Curious about the deliverables for The Master, which hit theaters earlier this month in 70mm, 35mm, and 4K DCP formats? So was I. I asked FotoKem, which provided large-format and finishing services for the film, to fill in some of the details.
Many cinephiles were excited when word got out that director Paul Thomas Anderson (Boogie Nights, There Will Be Blood) was shooting part of his new feature film in 65mm, yielding an image that should far outstrip standard 35mm film in quality. It felt like something of a resurrection for 70mm, which hasn't been used as an origination format for a narrative feature film in more than a decade. Buzz built as fans tried to sort out which theaters in which markets would receive coveted 70mm prints. According to a 9/18 update at Cigarettes & Red Vines, "the definitive Paul Thomas Anderson resource," a total of 16 70mm prints of the film were struck for worlwide distribution.
The existence of a 70mm version of the film raised an obvious question about the provenance of those prints: were they old-school film prints, created with photochemical intermediates rather than the now-standard digital-intermediate process? The answer, it turns out, is an unqualified yes. FotoKem said earlier this week that the 35mm shots — only about 25 percent of the film — were assembled and answer-printed, then blown up to a 65mm dupe negative, which was intercut with native 65mm footage in a complete negative cut of the film that was used to make 70mm release prints. Meanwhile, the 65mm material was transferred to a 35mm reduction negative, which was intercut with the original 35mm negative for production of 35mm prints. So a limited number of prints in both 35mm and 70mm formats were finished completely photochemically.
But that's not the end of the story. A small number of 35mm prints were produced from cut negative, but not enough for the wide release. The majority of 35mm prints were filmed out as part of the same DI process that created the 4K digital cinema master.
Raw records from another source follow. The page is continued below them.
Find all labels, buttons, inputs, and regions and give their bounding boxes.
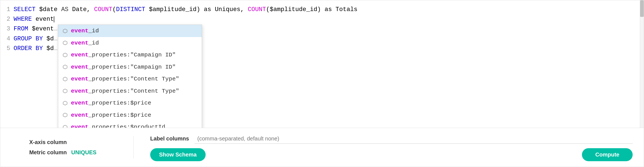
line-number-4: 4: [5, 34, 10, 44]
label-columns-input[interactable]: [195, 134, 633, 144]
autocomplete-item-6[interactable]: event_properties:$price: [58, 97, 202, 109]
svg-marker-5: [63, 89, 67, 93]
truncated-4: …: [54, 34, 57, 44]
keyword-group-by: GROUP BY: [14, 34, 47, 44]
show-schema-button[interactable]: Show Schema: [150, 148, 206, 161]
item-text-3: event_properties:"Campaign ID": [71, 63, 176, 72]
item-text-4: event_properties:"Content Type": [71, 75, 179, 84]
autocomplete-item-4[interactable]: event_properties:"Content Type": [58, 73, 202, 85]
count-1-args: (: [112, 5, 116, 14]
x-axis-label: X-axis column: [11, 139, 67, 145]
autocomplete-item-7[interactable]: event_properties:$price: [58, 109, 202, 121]
autocomplete-item-2[interactable]: event_properties:"Campaign ID": [58, 49, 202, 61]
label-date: Date,: [68, 5, 94, 14]
where-value: event: [35, 14, 54, 24]
autocomplete-item-0[interactable]: event_id: [58, 25, 202, 37]
item-text-8: event_properties:$productId: [71, 123, 165, 128]
svg-marker-1: [63, 41, 67, 45]
metric-value: UNIQUES: [71, 149, 96, 156]
item-icon-4: [62, 76, 68, 82]
compute-button[interactable]: Compute: [582, 148, 633, 161]
item-text-2: event_properties:"Campaign ID": [71, 51, 176, 59]
svg-marker-2: [63, 53, 67, 57]
truncated-5: …: [54, 44, 57, 53]
left-controls: X-axis column Metric column UNIQUES: [11, 139, 117, 156]
right-controls: Label columns Show Schema Compute: [150, 134, 633, 161]
svg-marker-0: [63, 29, 67, 33]
item-icon-7: [62, 112, 68, 118]
item-text-5: event_properties:"Content Type": [71, 87, 179, 96]
order-value: $d: [47, 44, 54, 53]
line-numbers: 1 2 3 4 5: [0, 0, 14, 128]
label-columns-row: Label columns: [150, 134, 633, 144]
main-container: 1 2 3 4 5 SELECT $date AS Date, COUNT ( …: [0, 0, 644, 167]
keyword-where: WHERE: [14, 14, 35, 24]
item-icon-1: [62, 40, 68, 46]
as-uniques: as: [204, 5, 211, 14]
keyword-distinct: DISTINCT: [116, 5, 145, 14]
autocomplete-item-5[interactable]: event_properties:"Content Type": [58, 85, 202, 97]
svg-marker-3: [63, 65, 67, 69]
keyword-as-1: AS: [61, 5, 68, 14]
editor-section: 1 2 3 4 5 SELECT $date AS Date, COUNT ( …: [0, 0, 644, 128]
item-icon-5: [62, 88, 68, 94]
var-date: $date: [39, 5, 61, 14]
item-icon-8: [62, 124, 68, 128]
bottom-section: X-axis column Metric column UNIQUES Labe…: [0, 128, 644, 167]
item-icon-2: [62, 52, 68, 58]
metric-row: Metric column UNIQUES: [11, 149, 117, 156]
truncated-3: …: [54, 24, 57, 34]
code-line-2: WHERE event: [14, 14, 640, 24]
line-number-2: 2: [5, 14, 10, 24]
editor-scrollbar[interactable]: [640, 0, 644, 128]
item-icon-0: [62, 28, 68, 34]
label-columns-label: Label columns: [150, 135, 189, 142]
line-number-5: 5: [5, 44, 10, 53]
fn-count-1: COUNT: [94, 5, 112, 14]
item-icon-3: [62, 64, 68, 70]
item-text-1: event_id: [71, 39, 99, 48]
autocomplete-item-1[interactable]: event_id: [58, 37, 202, 49]
group-value: $d: [47, 34, 54, 44]
code-line-1: SELECT $date AS Date, COUNT ( DISTINCT $…: [14, 5, 640, 14]
as-totals: as: [324, 5, 332, 14]
label-uniques: Uniques,: [211, 5, 248, 14]
svg-marker-7: [63, 113, 67, 117]
x-axis-row: X-axis column: [11, 139, 117, 145]
autocomplete-dropdown[interactable]: event_id event_id: [58, 25, 202, 128]
svg-marker-8: [63, 125, 67, 128]
item-icon-6: [62, 100, 68, 106]
item-text-6: event_properties:$price: [71, 99, 151, 108]
buttons-row: Show Schema Compute: [150, 148, 633, 161]
line-number-1: 1: [5, 5, 10, 14]
keyword-order-by: ORDER BY: [14, 44, 47, 53]
count-2-args: ($amplitude_id): [266, 5, 324, 14]
svg-marker-6: [63, 101, 67, 105]
vertical-divider: [133, 136, 134, 158]
count-1-var: $amplitude_id): [145, 5, 204, 14]
text-cursor: [54, 16, 54, 22]
scrollbar-thumb[interactable]: [640, 0, 644, 17]
svg-marker-4: [63, 77, 67, 81]
line-number-3: 3: [5, 24, 10, 34]
fn-count-2: COUNT: [248, 5, 266, 14]
item-text-7: event_properties:$price: [71, 111, 151, 120]
keyword-select: SELECT: [14, 5, 39, 14]
autocomplete-item-8[interactable]: event_properties:$productId: [58, 121, 202, 128]
metric-label: Metric column: [11, 149, 67, 156]
code-editor[interactable]: SELECT $date AS Date, COUNT ( DISTINCT $…: [14, 0, 640, 128]
label-totals: Totals: [332, 5, 357, 14]
item-text-0: event_id: [71, 27, 99, 35]
keyword-from: FROM: [14, 24, 32, 34]
from-value: $event: [32, 24, 54, 34]
autocomplete-item-3[interactable]: event_properties:"Campaign ID": [58, 61, 202, 73]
The source material for that DI was timed intermediate 65mm film elements scanned at 8K and 35mm original negative scanned at 6K, according to Andrew Oran, FotoKem's VP of large-format and restoration services.
That means that P.T. Anderson completists have four different versions of The Master to contend with before it finishes its run in movie theaters. First, there are the 70mm prints, which were all made in a photochemical finishing process. Second are the limited number of 35mm prints also struck from cut negative. (FotoKem doesn't know where those ended up.) Third are the general-release 35mm prints made from a hybrid 8K/6K DI process, and the fourth option is the 4K DCP, from the same DI, which will be projected at different resolutions depending on the capabilities of individual theaters.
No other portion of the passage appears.